The influence of noise can be controlled and mitigated with uncertainty handling techniques [3, 14, 36]. This essentially results in curves similar to the leftmost column of Fig. 3, but with slower convergence, depending on the noise strength. In controller design, noise handling can be key to success, in particular if the optimal controller is nearly deterministic, while strong noise is encountered during learning. This is a plausible assumption for the bipedal walker task: at an intermediate stage, the walker falls over randomly depending on minor details of the environment, resulting in high noise variance, while a controller that has learned a stable and robust walking pattern achieves good performance with low variance. Then it is key to handle the early phase by means of uncertainty handling, which enables the ES to enter the late convergence phase eventually. Figure 4 displays such a situation for the benign ellipse with \(d=100,000\) with additive noise applied only for function values above a threshold. LM-MA-ES without uncertainty handling fails, but with uncertainty handling the algorithm finally reaches the noise-free region and then converges quickly.

Fig. 5.
figure 5

(UH-) LM-MA-ES on the benign ellipse in \(d=100,000\) with additive noise restricted to \(\bar{f}(x) > 3.5\). LM-MA-ES without uncertainty handling (blue curve) diverges while LM-MA-ES with uncertainty handling approaches the optimum (red curve). (Color figure online)

Figure 5 shows the effect of uncertainty handling. It yields significantly more stable optimization behavior in two ways: 1. it keeps the step size high, avoiding an undesirable decay and hence the danger of premature convergence or of a less-robust population, and 2. it keeps the fitness variance small, which allows the algorithm to reach better fitness in the late fine tuning phase. Interestingly, the ES without uncertainty handling is initially faster. This can be mitigated by tuning the initial step size, which anyway becomes an increasingly important task in high dimensions, for two reasons: adaptation takes long in high dimensions, and even worse, a too small initial step size makes uncertainty handling kick in without need, so that the adaptation takes even longer. The latter might especially be called for on expensive problems commonly found in RL.

5 Conclusion

We have investigated the utility of different algorithmic mechanisms of evolution strategies for problems with a specific combination of challenges, namely high-dimensional search spaces and fitness noise. The study is motivated by a broad class of problems, namely the design of flexible controllers. Reinforcement learning with neural networks yields some extremely high-dimensional problem instances of this type.
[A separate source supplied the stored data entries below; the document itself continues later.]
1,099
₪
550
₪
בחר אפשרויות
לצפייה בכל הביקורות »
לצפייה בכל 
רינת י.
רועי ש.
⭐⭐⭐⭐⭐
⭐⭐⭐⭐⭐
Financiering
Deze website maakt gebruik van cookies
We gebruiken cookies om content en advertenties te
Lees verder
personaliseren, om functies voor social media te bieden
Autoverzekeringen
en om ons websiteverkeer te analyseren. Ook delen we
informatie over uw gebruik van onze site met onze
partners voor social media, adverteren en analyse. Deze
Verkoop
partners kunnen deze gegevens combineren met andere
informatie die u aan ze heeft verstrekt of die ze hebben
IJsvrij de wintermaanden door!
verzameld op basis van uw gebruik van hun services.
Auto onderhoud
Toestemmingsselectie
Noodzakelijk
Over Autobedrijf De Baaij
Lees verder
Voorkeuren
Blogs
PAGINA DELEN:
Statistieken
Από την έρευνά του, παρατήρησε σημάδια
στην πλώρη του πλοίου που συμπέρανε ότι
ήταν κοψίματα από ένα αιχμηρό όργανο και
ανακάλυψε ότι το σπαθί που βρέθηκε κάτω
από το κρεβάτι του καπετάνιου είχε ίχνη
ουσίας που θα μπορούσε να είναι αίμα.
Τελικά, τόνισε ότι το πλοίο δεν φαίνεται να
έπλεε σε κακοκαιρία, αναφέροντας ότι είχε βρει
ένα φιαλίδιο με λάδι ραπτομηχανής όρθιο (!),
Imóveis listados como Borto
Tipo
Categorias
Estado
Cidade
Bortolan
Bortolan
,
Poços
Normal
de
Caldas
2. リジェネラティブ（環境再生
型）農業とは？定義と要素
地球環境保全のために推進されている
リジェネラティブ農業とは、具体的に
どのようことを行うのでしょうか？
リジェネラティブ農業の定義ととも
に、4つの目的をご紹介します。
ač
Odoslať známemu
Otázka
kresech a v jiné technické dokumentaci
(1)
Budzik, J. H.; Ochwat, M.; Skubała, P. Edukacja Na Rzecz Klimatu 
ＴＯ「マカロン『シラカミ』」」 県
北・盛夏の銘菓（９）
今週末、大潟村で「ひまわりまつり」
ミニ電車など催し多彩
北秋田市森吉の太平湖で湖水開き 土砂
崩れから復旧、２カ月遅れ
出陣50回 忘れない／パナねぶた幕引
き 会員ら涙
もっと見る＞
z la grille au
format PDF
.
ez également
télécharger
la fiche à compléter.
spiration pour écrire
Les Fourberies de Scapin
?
We have argued theoretically and also found empirically that many of the well-established components of state-of-the-art methods like CMA-ES and scalable variants thereof gradually lose their value in high dimensions, unless the number of function evaluations can be scaled up accordingly. This affects the adaptation of the covariance matrix, and in extremely high-dimensional cases also the step size. This somewhat justifies the application of very simple algorithms for training neural networks with millions of weights, see [6].
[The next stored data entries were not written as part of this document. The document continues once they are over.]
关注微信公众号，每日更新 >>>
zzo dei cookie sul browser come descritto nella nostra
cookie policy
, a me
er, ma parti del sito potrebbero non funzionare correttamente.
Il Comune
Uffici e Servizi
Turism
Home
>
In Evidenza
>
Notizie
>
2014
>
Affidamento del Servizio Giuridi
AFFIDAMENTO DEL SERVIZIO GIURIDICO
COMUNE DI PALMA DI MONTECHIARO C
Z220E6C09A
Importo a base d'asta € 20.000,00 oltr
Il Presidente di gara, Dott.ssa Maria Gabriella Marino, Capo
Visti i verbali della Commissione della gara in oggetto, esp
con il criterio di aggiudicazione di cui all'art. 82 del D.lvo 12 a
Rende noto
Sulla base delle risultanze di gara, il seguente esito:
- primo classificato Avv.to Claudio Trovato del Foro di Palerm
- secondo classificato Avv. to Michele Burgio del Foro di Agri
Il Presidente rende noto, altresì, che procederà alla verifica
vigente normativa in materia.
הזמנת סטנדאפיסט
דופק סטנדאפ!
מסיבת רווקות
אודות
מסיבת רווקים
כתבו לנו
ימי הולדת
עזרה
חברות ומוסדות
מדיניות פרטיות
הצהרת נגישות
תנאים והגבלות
Additive noise imposes a principled limitation on the solution quality. However, it turns out that adaptation of the search distribution still helps, because it allows for a larger step size and hence a better signal-to-noise ratio. Unsurprisingly, uncertainty handling can be a key technique for robust convergence.
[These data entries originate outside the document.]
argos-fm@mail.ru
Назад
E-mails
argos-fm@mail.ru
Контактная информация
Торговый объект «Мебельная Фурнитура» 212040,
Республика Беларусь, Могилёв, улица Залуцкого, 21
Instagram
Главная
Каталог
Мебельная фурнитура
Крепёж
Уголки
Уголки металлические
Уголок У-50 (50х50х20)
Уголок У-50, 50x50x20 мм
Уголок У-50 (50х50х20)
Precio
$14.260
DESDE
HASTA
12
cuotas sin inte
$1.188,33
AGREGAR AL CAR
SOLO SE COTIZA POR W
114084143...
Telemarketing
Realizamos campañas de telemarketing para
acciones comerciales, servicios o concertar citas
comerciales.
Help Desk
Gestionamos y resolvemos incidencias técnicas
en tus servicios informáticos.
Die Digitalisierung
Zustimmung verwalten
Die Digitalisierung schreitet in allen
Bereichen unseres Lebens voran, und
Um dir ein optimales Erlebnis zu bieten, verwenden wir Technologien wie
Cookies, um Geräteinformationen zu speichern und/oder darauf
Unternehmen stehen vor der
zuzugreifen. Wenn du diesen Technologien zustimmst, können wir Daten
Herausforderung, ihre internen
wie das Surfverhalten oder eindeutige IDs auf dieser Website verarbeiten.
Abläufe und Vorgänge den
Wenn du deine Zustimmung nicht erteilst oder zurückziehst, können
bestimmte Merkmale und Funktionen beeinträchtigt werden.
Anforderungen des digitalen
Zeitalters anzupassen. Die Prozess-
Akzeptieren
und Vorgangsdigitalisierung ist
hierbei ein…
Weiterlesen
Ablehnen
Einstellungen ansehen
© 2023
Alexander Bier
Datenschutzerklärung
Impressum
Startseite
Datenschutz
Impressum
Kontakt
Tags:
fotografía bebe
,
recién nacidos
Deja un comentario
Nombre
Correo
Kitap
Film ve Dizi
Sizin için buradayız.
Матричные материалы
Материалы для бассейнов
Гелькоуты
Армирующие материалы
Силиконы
Overall, we find that adaptation of the mutation distribution becomes less valuable in high dimensions because it kicks in only rather late. However, it never harms, and it can help even when dealing with noise in high dimensions. Our results indicate that a scalable modern evolution strategy with step size and efficient metric learning equipped with uncertainty handling is the most promising general-purpose technique for high-dimensional controller design.